Question

A 10 mg effervescent tablet containing sodium bicarbonate and oxalic acid releases 0.25 ml of $C{{O}_{2}}$ at T = 298.15K and P = 1 bar. If molar volume of $C{{O}_{2}}$ is 25.0 L under such conditions, what is the percentage of sodium bicarbonate in each tablet?
[Molar mass of $NaHC{{O}_{3}}=84gmo{{l}^{-1}}$]

Answer 1

Hint: To solve this question, we should have knowledge about the stoichiometric coefficients of the reaction taking place and;
Density-
Density is the ratio of mass and volume of a substance.

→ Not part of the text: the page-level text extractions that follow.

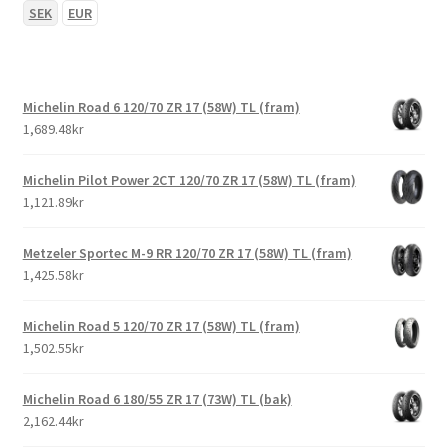
SEK
EUR
Michelin Road 6 120/70 ZR 17 (58W) TL (fram)
1,689.48kr
Michelin Pilot Power 2CT 120/70 ZR 17 (58W) TL (fram)
1,121.89kr
Metzeler Sportec M-9 RR 120/70 ZR 17 (58W) TL (fram)
1,425.58kr
Michelin Road 5 120/70 ZR 17 (58W) TL (fram)
1,502.55kr
Michelin Road 6 180/55 ZR 17 (73W) TL (bak)
2,162.44kr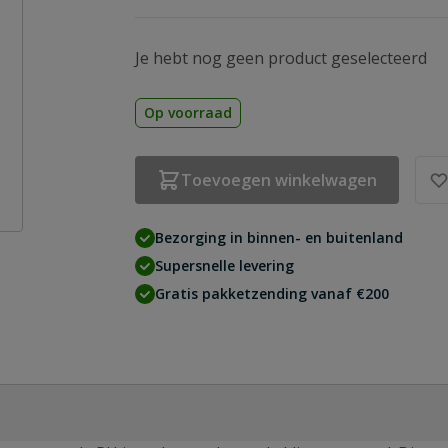
Je hebt nog geen product geselecteerd
Op voorraad
Toevoegen winkelwagen
Bezorging in binnen- en buitenland
Supersnelle levering
Gratis pakketzending vanaf €200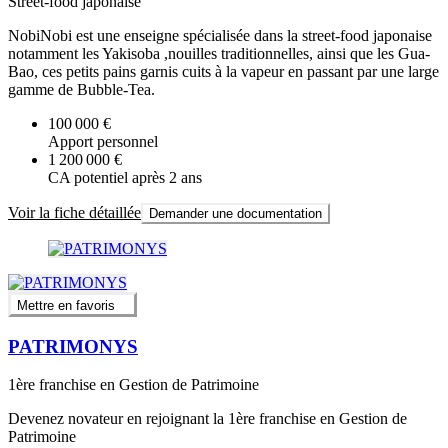
Street-food japonaise
NobiNobi est une enseigne spécialisée dans la street-food japonaise
notamment les Yakisoba ,nouilles traditionnelles, ainsi que les Gua-
Bao, ces petits pains garnis cuits à la vapeur en passant par une large
gamme de Bubble-Tea.
100 000 €
Apport personnel
1 200 000 €
CA potentiel après 2 ans
Voir la fiche détaillée
Demander une documentation
Mettre en favoris
PATRIMONYS
1ère franchise en Gestion de Patrimoine
Devenez novateur en rejoignant la 1ère franchise en Gestion de
Patrimoine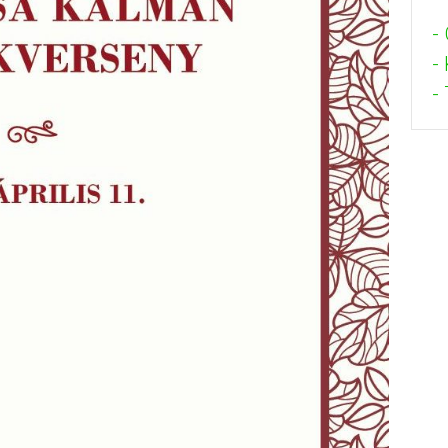
-
-
- 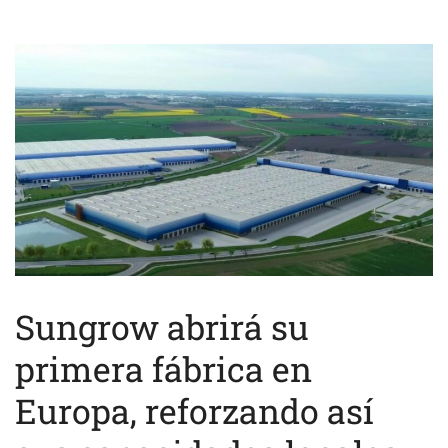
Sungrow abrirá su
primera fábrica en
Europa, reforzando así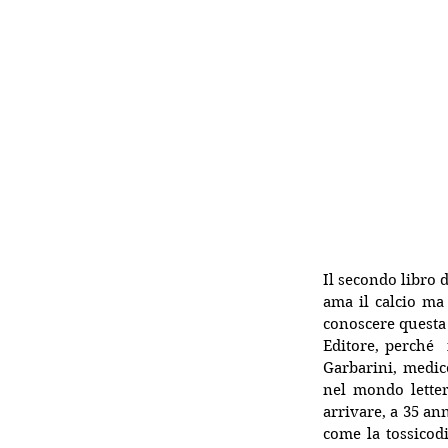
Il secondo libro 
ama il calcio ma 
conoscere questa 
Editore, perché  
Garbarini, medico
nel mondo letter
arrivare, a 35 ann
come la tossicodi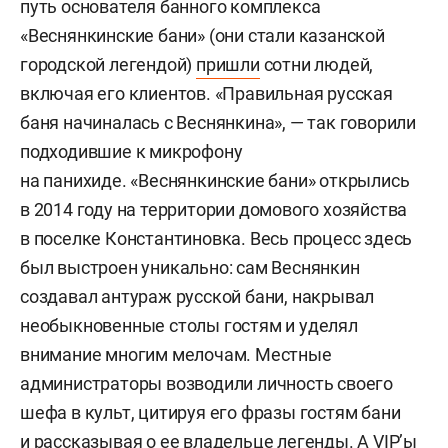
путь основателя банного комплекса
«Веснянкинские бани» (они стали казанской
городской легендой)
пришли
сотни людей,
включая его клиентов. «Правильная русская
баня начиналась с Веснянкина», — так говорили
подходившие к микрофону
на панихиде. «Веснянкинские бани» открылись
в 2014 году на территории домового хозяйства
в поселке Константиновка. Весь процесс здесь
был выстроен уникально: сам Веснянкин
создавал антураж русской бани, накрывал
необыкновенные столы гостям и уделял
внимание многим мелочам. Местные
администраторы возводили личность своего
шефа в культ, цитируя его фразы гостям бани
и рассказывая о ее владельце легенды. А VIP’ы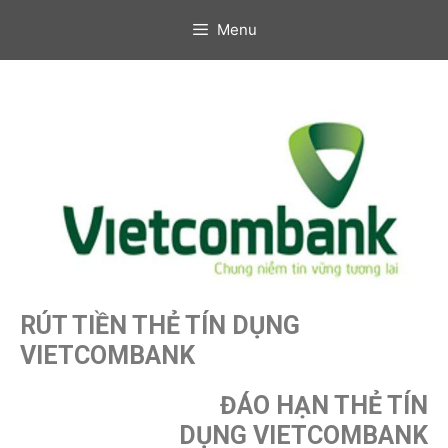
Menu
RÚT TIỀN THẺ TÍN DỤNG
VIETCOMBANK
ĐÁO HẠN THẺ TÍN
DỤNG
VIETCOMBANK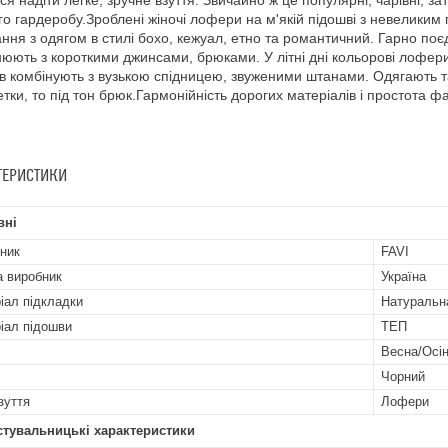
ся надіти легке, зручне взуття. Звичайно ж це популярні, чарівні, з
го гардеробу.Зроблені жіночі лофери на м'якій підошві з невеликим
ння з одягом в стилі бохо, кежуал, етно та романтичний. Гарно п
юють з короткими джинсами, брюками. У літні дні кольорові лофер
ків комбінують з вузькою спідницею, звуженими штанами. Одягають т
тки, то під тон брюк.Гармонійність дорогих матеріалів і простота фа
ТЕРИСТИКИ
вні
ник
FAVI
а виробник
Україна
іал підкладки
Натуральн
іал підошви
ТЕП
Весна/Осі
Чорний
зуття
Лофери
стувальницькі характеристики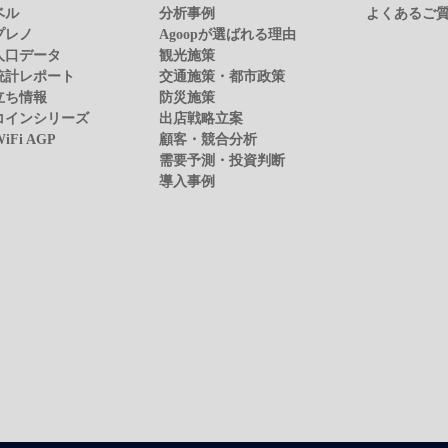
ベル
分析事例
よくあるご
プレノ
Agoopが選ばれる理由
人口データ
観光施策
統計レポート
交通施策・都市政策
立ち情報
防災施策
コインシリーズ
出店戦略立案
WiFi AGP
顧客・競合分析
需要予測・投資判断
導入事例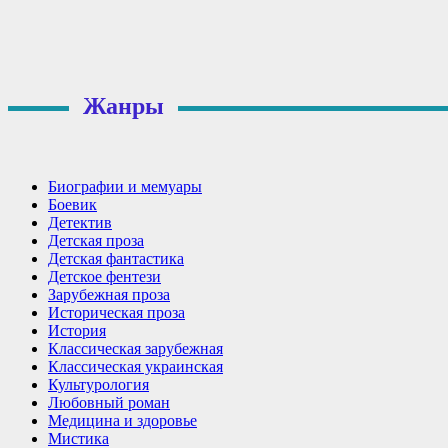
Жанры
Биографии и мемуары
Боевик
Детектив
Детская проза
Детская фантастика
Детское фентези
Зарубежная проза
Историческая проза
История
Классическая зарубежная
Классическая украинская
Культурология
Любовный роман
Медицина и здоровье
Мистика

It is given as,
     \[Density=\dfrac{Mass}{Volume}\]
If, molar volume is given for a compound having some molar mass then density is given as,
     \[Density=\dfrac{mol.mass}{mol.volume}\]

Complete answer:
Let us know the basics to solve this problem;
Balance of chemical equation-
Balancing any chemical equation is the prime most thing that should be done when we solve the problems based on the same. This is required as we get stoichiometric coefficients when we balance the equation and hence, solving the problem becomes easier.
Now, let us move towards the illustration,
Given data-
Mass of tablet = 10 mg
Volume of $C{{O}_{2}}$ released = 0.25 ml
Molar volume of $C{{O}_{2}}$ = 25 L
Now, let us see the reaction taking place,
Reaction is between a weak acid and a mild base, so products formed will be sodium salt of acid, water and carbon dioxide.
     \[2NaHC{{O}_{3}}+{{H}_{2}}{{C}_{2}}{{O}_{4}}\to 2C{{O}_{2}}+N{{a}_{2}}{{C}_{2}}{{O}_{4}}+{{H}_{2}}O\]
Molar mass of $C{{O}_{2}}$ = 44 gm/mol
Thus, the density can be given as,
$Density=\dfrac{44gm/mol}{25L/mol}=1.76gm/L$
The mass of $C{{O}_{2}}$ released can be calculated as,
$Mass=Density\times Volume=1.76gm/L\times 0.25\times {{10}^{-3}}L$
Mass of $C{{O}_{2}}$ = $0.44\times {{10}^{-3}}$ gm
From this, moles of $C{{O}_{2}}$ produced,
Moles = $\dfrac{0.44\times {{10}^{-3}}}{44}={{10}^{-5}}$
Now, according to the stoichiometry of the reaction we can say that,
Moles of $C{{O}_{2}}$ = Moles of $NaHC{{O}_{3}}$ = ${{10}^{-5}}moles$
We have molar mass of $NaHC{{O}_{3}}$ = 84 gm/mol
Thus, mass of $NaHC{{O}_{3}}$= $84\times {{10}^{-5}}gm$= 0.84 mg
So, now percent mass of $NaHC{{O}_{3}}$ in the tablet can be given as,
$%mass=\dfrac{0.84mg}{10mg}\times 100=8.4%$
Therefore, 8.4% of $NaHC{{O}_{3}}$ is present in the tablet.

Note:
The mass percent is one of the ways of representing concentration of a component in the mixture. Do note to use proper units while solving this type of problem.